Page-level text extractions
▽

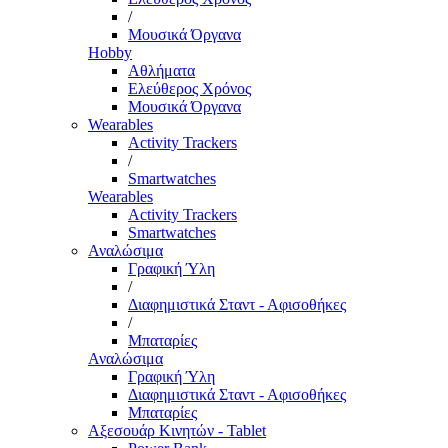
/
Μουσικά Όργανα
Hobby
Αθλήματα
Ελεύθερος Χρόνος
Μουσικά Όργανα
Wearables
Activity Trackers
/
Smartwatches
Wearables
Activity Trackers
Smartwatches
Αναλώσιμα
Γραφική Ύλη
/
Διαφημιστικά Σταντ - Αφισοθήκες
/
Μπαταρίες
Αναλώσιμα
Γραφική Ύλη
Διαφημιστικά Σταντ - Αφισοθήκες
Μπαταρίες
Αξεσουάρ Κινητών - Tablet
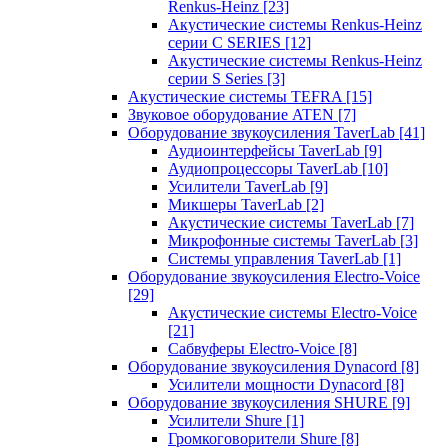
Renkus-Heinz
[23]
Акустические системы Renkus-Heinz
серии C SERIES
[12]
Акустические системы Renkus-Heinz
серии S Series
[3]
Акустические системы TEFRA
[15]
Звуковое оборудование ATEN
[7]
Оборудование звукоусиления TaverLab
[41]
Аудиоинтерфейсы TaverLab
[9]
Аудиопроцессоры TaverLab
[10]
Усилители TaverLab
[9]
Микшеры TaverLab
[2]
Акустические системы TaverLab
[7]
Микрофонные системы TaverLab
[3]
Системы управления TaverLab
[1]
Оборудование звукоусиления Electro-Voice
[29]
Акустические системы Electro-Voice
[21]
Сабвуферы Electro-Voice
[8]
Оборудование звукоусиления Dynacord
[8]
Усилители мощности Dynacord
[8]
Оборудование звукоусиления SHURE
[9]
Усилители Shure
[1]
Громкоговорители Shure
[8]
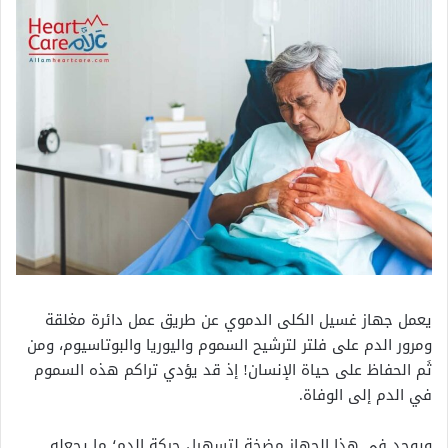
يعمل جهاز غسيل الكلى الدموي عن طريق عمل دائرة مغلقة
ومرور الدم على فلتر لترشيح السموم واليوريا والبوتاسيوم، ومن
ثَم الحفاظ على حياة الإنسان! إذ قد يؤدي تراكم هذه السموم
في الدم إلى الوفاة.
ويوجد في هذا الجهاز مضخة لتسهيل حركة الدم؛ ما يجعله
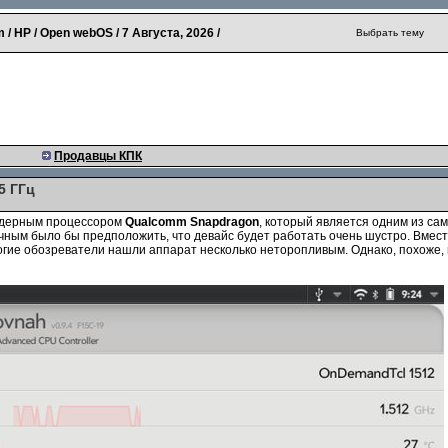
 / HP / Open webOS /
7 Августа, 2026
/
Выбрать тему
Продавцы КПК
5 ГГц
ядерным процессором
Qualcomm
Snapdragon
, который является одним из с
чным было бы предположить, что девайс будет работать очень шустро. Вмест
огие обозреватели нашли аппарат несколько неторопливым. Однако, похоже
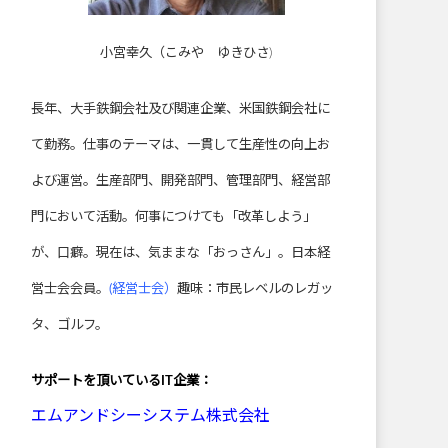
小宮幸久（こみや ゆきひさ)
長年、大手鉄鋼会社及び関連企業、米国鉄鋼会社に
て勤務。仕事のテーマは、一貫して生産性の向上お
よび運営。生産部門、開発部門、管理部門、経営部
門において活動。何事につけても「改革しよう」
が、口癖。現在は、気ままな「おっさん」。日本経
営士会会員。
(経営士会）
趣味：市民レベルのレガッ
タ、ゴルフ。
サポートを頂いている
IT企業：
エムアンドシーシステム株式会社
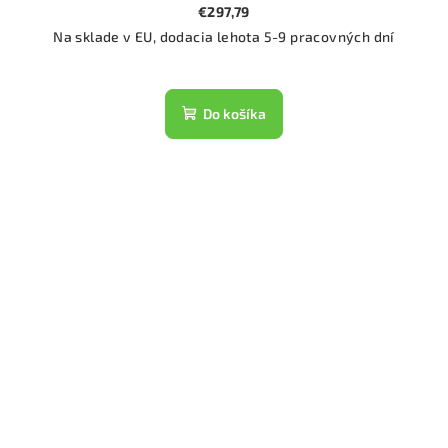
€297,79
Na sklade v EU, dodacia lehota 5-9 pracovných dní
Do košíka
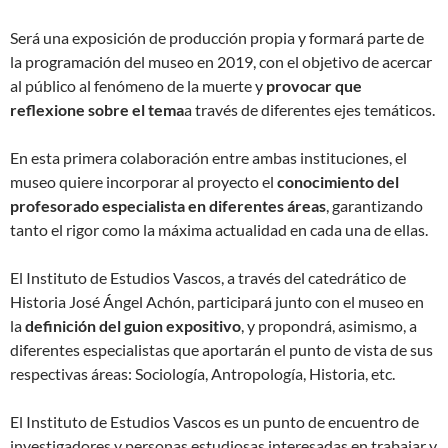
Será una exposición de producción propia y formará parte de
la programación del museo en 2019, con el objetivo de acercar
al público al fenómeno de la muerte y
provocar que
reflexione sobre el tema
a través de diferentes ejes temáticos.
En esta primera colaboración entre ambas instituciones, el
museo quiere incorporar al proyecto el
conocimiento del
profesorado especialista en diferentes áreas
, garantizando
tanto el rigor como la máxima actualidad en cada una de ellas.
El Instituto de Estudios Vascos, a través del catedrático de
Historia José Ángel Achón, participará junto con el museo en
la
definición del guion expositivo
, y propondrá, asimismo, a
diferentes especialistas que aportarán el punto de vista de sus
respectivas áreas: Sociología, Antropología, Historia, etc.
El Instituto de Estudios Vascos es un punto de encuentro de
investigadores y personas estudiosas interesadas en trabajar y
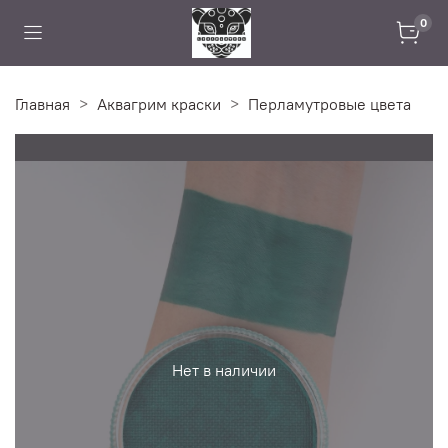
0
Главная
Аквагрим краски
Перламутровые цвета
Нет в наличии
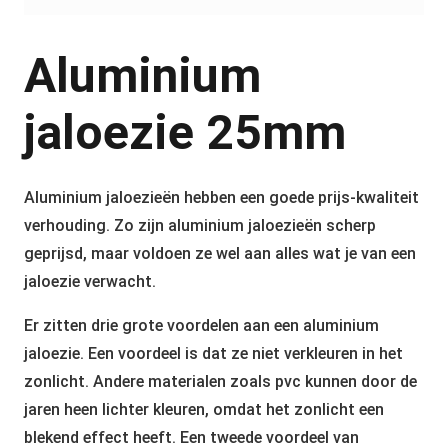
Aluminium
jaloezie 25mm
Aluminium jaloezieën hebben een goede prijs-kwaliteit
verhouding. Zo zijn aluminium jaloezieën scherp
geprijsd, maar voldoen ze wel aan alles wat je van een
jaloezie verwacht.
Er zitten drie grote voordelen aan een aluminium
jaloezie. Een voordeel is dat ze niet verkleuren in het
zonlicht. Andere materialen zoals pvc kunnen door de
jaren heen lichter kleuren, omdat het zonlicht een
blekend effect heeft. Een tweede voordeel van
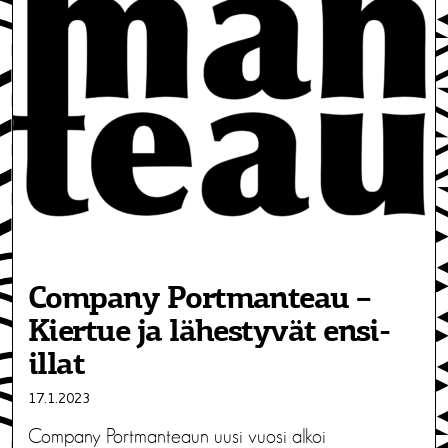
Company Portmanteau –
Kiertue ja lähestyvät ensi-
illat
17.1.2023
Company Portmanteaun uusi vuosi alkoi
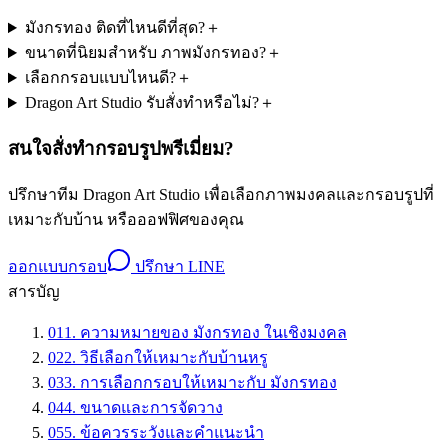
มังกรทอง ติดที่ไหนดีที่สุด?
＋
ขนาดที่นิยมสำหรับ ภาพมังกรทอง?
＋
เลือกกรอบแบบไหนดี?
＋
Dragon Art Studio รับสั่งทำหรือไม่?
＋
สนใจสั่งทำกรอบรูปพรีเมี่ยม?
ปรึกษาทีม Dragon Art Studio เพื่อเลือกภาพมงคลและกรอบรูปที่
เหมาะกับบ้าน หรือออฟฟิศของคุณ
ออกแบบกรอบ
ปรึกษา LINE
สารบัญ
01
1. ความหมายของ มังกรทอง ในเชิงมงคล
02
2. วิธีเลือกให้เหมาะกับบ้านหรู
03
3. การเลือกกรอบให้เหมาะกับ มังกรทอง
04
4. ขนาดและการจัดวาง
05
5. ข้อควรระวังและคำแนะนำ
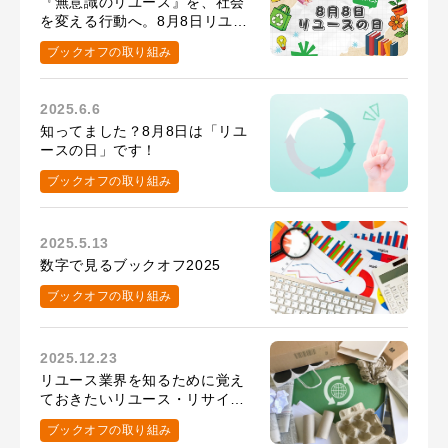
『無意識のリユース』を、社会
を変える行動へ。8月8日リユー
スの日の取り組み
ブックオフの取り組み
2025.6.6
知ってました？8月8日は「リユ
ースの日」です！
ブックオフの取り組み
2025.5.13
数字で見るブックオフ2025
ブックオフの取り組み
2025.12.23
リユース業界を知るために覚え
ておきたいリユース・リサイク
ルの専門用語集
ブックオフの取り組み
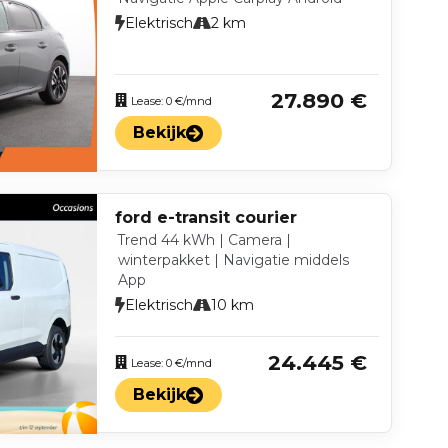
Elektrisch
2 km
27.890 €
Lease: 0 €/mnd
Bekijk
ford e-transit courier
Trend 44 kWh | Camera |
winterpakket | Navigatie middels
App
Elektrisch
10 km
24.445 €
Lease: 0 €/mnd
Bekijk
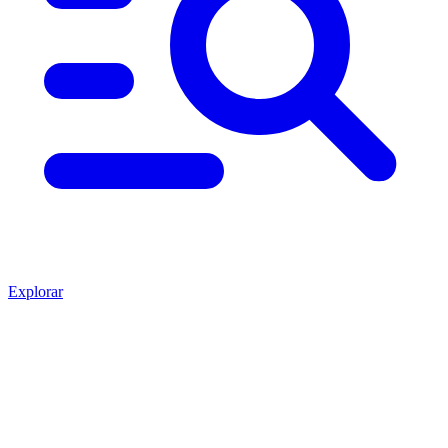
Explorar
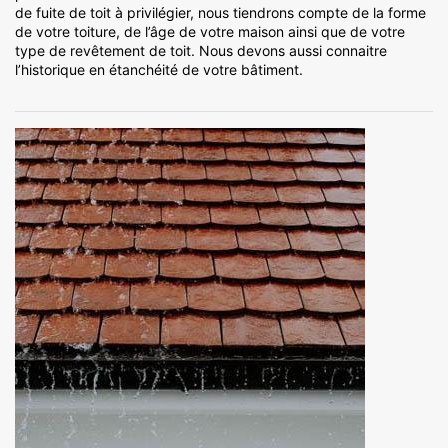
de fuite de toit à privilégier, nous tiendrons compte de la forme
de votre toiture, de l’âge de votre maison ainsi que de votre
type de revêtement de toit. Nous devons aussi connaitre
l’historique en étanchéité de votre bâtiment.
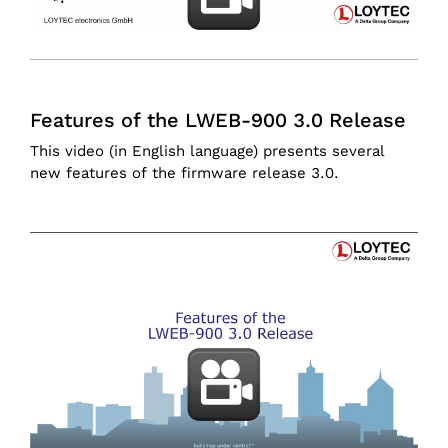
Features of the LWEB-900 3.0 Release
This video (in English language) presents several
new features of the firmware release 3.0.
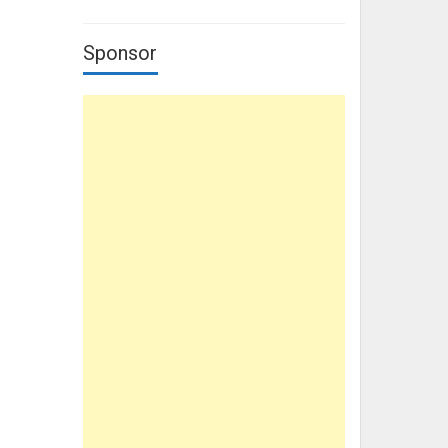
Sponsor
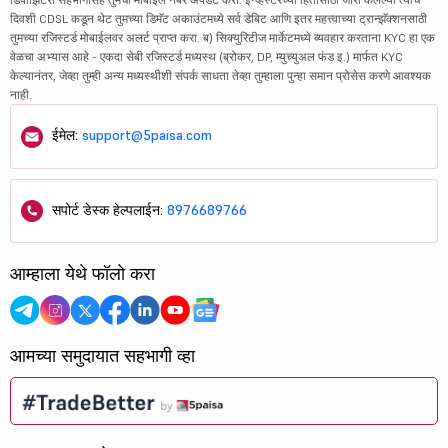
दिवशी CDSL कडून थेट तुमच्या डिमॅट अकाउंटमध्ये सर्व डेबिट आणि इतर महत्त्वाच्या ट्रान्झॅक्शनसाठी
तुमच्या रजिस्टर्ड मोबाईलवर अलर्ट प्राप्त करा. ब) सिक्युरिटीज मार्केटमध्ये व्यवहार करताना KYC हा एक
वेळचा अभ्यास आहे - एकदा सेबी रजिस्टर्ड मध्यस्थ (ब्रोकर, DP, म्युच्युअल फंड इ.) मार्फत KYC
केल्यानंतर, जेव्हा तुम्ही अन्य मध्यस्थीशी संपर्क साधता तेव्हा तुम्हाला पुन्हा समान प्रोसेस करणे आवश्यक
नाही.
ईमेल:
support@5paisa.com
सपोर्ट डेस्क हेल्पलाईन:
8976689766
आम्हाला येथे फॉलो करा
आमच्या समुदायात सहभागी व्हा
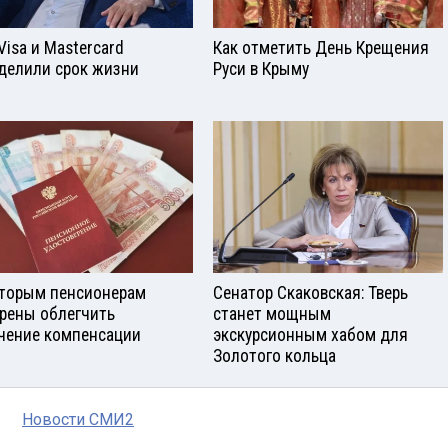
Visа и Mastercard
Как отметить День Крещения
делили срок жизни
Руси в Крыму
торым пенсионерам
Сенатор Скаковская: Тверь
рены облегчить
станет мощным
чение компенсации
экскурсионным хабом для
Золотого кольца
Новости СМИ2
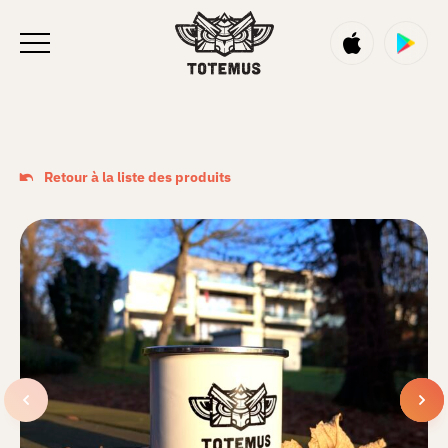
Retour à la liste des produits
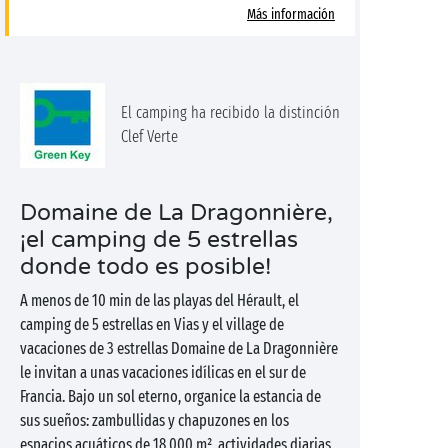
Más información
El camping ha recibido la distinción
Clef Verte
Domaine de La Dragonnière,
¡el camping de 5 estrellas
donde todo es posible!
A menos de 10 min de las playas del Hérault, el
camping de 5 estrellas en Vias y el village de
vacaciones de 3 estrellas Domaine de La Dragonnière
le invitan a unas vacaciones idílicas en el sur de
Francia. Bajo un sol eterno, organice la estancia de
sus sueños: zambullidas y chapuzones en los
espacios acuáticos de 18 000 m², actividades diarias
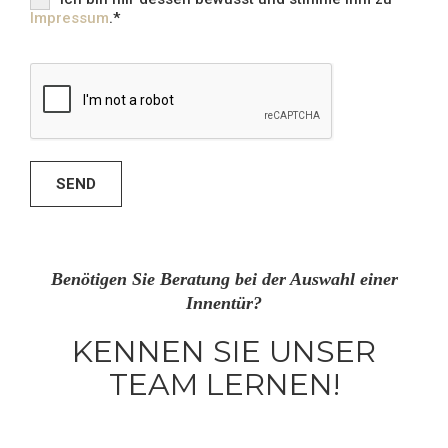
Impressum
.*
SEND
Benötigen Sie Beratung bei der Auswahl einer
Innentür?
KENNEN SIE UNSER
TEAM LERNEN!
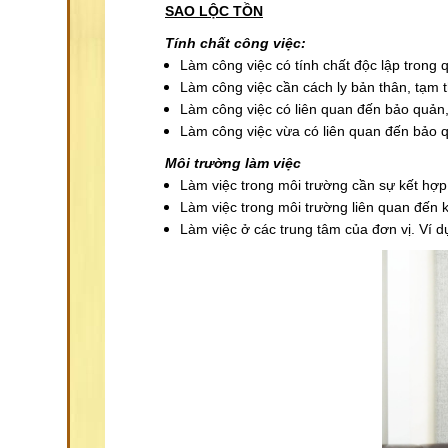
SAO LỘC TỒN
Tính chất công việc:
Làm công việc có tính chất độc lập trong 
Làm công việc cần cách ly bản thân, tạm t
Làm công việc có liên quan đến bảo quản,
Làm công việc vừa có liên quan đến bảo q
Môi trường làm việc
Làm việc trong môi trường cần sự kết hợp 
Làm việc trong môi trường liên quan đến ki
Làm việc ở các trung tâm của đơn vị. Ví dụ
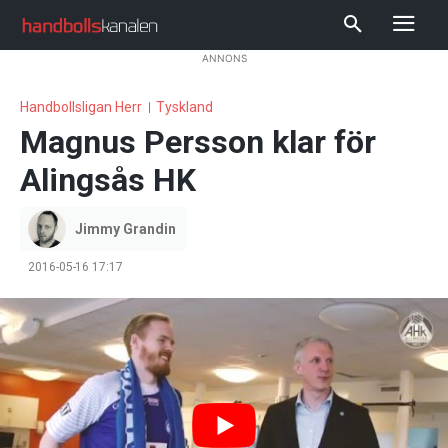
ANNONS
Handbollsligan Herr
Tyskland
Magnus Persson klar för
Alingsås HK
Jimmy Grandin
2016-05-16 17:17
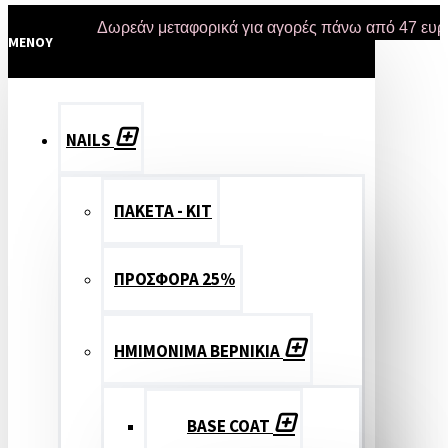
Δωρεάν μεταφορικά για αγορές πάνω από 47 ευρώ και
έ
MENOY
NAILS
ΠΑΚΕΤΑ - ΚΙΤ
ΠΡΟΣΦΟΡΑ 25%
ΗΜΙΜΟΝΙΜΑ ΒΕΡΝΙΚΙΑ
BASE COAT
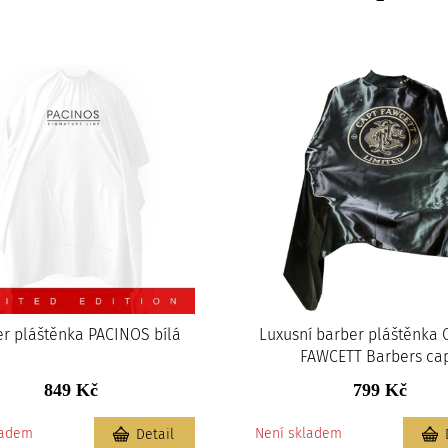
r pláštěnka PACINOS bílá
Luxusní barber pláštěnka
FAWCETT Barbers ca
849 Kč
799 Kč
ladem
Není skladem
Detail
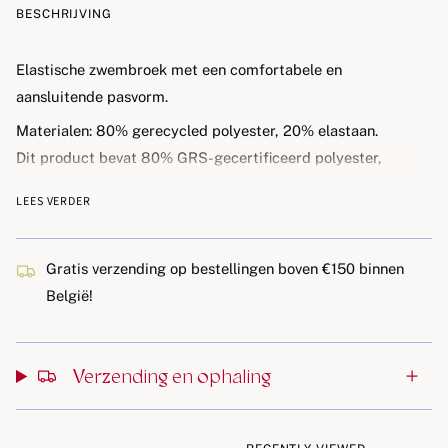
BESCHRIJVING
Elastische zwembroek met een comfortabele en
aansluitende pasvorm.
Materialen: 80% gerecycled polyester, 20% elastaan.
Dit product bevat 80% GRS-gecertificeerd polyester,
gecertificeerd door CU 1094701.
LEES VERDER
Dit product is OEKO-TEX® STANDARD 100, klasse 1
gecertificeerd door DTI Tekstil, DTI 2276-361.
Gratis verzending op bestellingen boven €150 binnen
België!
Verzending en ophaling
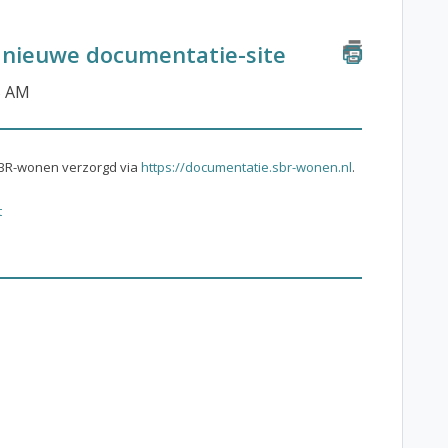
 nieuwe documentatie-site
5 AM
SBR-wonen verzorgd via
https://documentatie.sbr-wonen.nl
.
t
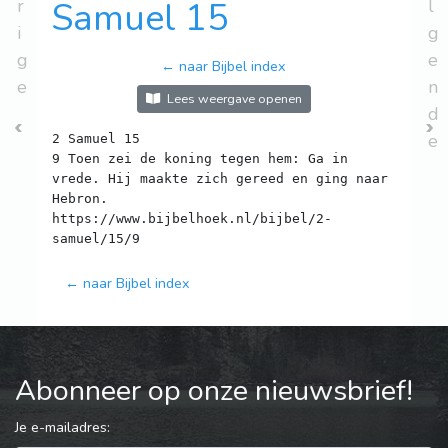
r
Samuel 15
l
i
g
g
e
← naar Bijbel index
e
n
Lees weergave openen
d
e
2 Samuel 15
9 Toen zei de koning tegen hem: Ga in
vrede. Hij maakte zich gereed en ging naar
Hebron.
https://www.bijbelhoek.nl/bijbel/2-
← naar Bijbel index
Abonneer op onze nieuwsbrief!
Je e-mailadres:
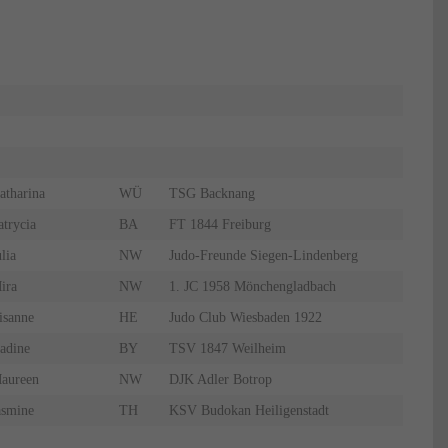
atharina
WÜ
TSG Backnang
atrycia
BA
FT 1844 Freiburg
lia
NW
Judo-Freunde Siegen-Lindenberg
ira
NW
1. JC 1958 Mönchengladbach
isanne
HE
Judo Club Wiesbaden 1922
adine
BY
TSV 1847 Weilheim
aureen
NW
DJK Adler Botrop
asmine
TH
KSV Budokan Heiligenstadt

△

# [TASK DESCRIPTION]
Count how many lines of the records hold the string "Dynacord"; the answer is that number alone.

# [OUTPUT]
2